Aim of the task
Which lines run from the one containing "See the attached image. Outline" to the last line of the entries? Return them exactly, with nothing more.

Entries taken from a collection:
_ _ _ _
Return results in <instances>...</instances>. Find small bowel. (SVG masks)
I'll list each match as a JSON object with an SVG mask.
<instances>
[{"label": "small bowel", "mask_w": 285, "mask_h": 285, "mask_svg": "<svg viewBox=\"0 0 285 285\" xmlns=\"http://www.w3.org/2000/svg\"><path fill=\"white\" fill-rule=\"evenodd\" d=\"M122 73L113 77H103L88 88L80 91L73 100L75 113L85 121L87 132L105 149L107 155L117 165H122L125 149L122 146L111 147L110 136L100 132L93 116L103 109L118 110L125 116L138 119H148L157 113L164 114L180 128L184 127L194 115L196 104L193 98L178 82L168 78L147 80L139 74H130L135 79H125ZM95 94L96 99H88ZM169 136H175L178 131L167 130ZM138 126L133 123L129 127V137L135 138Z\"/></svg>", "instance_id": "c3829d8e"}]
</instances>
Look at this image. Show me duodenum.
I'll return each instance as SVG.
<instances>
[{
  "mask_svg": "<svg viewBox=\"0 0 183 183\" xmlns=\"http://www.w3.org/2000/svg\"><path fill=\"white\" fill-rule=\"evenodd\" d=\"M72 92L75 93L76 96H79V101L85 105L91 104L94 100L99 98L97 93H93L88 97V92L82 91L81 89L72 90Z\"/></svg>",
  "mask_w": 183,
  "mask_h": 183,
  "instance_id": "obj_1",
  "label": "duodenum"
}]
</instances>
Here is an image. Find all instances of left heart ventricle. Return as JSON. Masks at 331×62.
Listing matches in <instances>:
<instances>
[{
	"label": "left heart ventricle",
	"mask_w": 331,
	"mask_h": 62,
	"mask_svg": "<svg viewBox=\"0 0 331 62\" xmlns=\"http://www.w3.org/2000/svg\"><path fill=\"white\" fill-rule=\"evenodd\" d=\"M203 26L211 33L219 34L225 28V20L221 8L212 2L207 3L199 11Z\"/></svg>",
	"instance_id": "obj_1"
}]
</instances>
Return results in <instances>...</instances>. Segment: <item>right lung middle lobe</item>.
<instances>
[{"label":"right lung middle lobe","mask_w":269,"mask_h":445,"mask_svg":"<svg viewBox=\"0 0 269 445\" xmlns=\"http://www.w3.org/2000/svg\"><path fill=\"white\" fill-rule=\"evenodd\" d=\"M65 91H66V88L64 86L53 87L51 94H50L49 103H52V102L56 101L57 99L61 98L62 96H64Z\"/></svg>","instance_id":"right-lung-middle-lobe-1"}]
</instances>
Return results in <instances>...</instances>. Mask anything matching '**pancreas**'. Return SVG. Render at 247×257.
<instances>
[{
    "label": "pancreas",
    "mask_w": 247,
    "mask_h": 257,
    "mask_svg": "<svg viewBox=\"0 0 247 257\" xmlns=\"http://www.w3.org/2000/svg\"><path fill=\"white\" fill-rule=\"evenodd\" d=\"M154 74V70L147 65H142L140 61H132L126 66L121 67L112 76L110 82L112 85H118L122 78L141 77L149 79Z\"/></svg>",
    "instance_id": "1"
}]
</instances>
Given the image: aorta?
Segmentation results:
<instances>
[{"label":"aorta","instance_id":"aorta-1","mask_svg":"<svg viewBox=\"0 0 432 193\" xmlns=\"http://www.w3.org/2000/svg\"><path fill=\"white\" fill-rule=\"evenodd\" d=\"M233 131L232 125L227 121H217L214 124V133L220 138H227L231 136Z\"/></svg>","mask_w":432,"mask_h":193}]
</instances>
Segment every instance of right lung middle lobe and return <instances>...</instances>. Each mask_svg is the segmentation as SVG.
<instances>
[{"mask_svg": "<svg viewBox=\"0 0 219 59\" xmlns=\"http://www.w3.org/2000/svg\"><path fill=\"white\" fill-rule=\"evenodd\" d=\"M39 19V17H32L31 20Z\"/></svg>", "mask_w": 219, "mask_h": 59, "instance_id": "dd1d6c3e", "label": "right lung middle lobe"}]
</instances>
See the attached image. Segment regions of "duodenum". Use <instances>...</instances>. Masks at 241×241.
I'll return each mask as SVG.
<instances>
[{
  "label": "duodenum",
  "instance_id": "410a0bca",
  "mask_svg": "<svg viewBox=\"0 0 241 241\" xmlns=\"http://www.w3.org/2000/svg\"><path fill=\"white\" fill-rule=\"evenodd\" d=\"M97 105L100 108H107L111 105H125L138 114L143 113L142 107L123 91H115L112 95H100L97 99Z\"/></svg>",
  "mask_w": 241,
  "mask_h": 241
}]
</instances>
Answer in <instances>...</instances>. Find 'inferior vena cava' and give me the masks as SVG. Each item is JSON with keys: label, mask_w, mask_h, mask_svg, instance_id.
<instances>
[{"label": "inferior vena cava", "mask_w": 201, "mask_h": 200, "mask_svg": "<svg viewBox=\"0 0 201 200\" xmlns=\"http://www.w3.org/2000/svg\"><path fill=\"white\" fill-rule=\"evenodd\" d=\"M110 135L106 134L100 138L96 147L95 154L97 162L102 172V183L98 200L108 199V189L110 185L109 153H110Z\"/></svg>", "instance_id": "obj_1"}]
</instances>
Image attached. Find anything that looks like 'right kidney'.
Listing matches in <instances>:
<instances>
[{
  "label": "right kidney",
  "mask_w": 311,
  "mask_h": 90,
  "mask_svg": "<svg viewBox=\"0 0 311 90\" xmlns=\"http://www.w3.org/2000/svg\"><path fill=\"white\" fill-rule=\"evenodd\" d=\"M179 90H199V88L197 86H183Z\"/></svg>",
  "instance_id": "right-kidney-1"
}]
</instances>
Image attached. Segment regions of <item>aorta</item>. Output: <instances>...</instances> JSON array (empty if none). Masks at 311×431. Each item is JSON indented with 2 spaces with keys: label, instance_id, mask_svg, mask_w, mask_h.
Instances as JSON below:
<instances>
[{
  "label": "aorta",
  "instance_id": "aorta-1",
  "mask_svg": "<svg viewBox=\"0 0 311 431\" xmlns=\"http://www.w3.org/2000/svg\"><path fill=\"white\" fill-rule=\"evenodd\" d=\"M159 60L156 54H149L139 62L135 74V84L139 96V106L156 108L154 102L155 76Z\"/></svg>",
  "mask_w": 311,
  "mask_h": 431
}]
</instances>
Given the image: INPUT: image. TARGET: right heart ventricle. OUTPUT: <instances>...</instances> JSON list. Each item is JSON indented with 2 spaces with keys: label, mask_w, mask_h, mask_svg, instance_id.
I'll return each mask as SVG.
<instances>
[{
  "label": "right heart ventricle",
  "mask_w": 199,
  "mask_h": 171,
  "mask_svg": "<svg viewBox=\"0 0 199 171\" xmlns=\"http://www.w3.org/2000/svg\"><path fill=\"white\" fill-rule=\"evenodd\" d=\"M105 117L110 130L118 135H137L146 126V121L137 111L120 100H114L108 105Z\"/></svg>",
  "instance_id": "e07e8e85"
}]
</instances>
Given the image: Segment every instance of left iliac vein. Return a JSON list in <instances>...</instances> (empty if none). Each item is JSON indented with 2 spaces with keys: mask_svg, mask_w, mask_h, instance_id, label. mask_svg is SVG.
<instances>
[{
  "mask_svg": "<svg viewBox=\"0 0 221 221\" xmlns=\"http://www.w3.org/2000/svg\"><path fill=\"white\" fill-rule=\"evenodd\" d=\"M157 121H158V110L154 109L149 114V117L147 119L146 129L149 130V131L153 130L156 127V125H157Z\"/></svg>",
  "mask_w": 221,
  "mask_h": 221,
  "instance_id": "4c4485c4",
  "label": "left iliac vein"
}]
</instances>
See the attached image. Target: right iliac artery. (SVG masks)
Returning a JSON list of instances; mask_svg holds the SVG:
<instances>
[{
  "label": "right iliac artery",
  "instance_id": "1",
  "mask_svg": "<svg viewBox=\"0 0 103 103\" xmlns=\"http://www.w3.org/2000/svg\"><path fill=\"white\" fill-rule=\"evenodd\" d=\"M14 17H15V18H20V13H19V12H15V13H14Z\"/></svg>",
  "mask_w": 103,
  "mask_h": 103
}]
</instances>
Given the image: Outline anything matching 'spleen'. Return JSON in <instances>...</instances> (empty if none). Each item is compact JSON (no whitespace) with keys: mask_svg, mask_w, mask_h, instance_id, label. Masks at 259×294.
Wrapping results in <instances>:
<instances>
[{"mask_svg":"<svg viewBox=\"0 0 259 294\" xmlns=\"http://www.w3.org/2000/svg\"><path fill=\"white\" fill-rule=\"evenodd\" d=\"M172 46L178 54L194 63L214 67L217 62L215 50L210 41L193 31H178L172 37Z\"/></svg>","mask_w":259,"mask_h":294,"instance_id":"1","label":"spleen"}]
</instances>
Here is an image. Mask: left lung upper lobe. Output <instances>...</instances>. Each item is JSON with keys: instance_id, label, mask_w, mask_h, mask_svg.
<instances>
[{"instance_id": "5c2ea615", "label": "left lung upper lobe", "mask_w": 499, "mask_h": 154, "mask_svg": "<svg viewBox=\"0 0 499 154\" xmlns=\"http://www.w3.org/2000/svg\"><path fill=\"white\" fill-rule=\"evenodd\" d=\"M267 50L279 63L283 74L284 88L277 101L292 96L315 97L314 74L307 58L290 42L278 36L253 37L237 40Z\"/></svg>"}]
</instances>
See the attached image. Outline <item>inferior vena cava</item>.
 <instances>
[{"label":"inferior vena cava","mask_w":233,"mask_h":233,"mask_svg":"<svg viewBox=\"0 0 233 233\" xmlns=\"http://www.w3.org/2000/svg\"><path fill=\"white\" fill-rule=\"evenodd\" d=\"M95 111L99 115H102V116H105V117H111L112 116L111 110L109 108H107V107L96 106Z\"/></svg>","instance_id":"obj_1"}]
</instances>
_ _ _ _
Solution for this exercise
See the attached image. Outline <item>inferior vena cava</item>.
 <instances>
[{"label":"inferior vena cava","mask_w":233,"mask_h":233,"mask_svg":"<svg viewBox=\"0 0 233 233\" xmlns=\"http://www.w3.org/2000/svg\"><path fill=\"white\" fill-rule=\"evenodd\" d=\"M95 111L99 115H102V116H105V117H111L112 116L111 110L109 108H107V107L96 106Z\"/></svg>","instance_id":"obj_1"}]
</instances>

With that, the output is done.